=== Study material ===

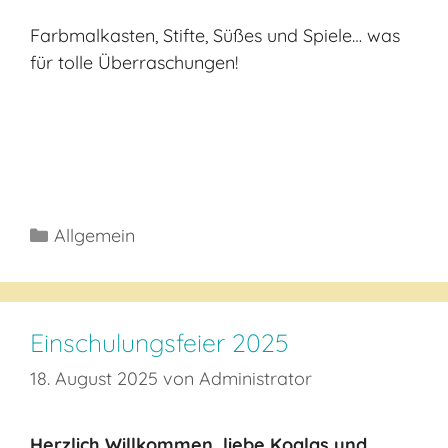
Farbmalkasten, Stifte, Süßes und Spiele… was
für tolle Überraschungen!
Kategorien
Allgemein
Einschulungsfeier 2025
18. August 2025
von
Administrator
Herzlich Willkommen, liebe Koalas und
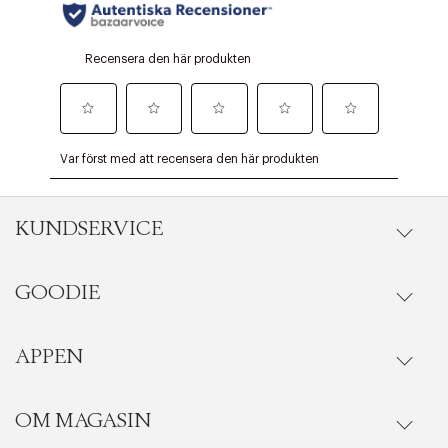
KUNDSERVICE
GOODIE
Onlineköp
Orderstatus
APPEN
Förmåner
Leverans
Vanliga frågor
OM MAGASIN
Se medlemsfördelarna i Goodie-appen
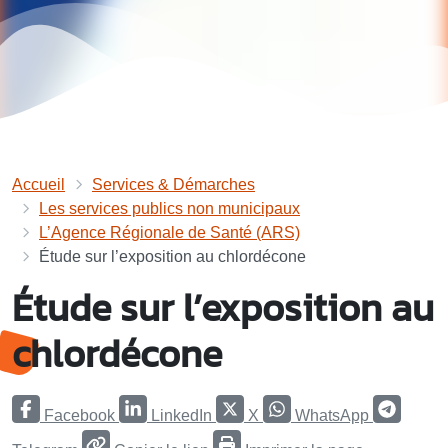
Accueil
Services & Démarches
Les services publics non municipaux
L’Agence Régionale de Santé (ARS)
Étude sur l’exposition au chlordécone
Étude sur l’exposition au
chlordécone
Facebook
LinkedIn
X
WhatsApp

===

### Problem
Since the copy should hold text only, set down each record exactly and leave the pictures out.

### Answer to the exercise
Farbmalkasten, Stifte, Süßes und Spiele… was
für tolle Überraschungen!
Kategorien
Allgemein
Einschulungsfeier 2025
18. August 2025
von
Administrator
Herzlich Willkommen, liebe Koalas und
KUNDSERVICE
GOODIE
Onlineköp
Orderstatus
APPEN
Förmåner
Leverans
Vanliga frågor
OM MAGASIN
Se medlemsfördelarna i Goodie-appen
Accueil
Services & Démarches
Les services publics non municipaux
L’Agence Régionale de Santé (ARS)
Étude sur l’exposition au chlordécone
Étude sur l’exposition au
chlordécone
Facebook
LinkedIn
X
WhatsApp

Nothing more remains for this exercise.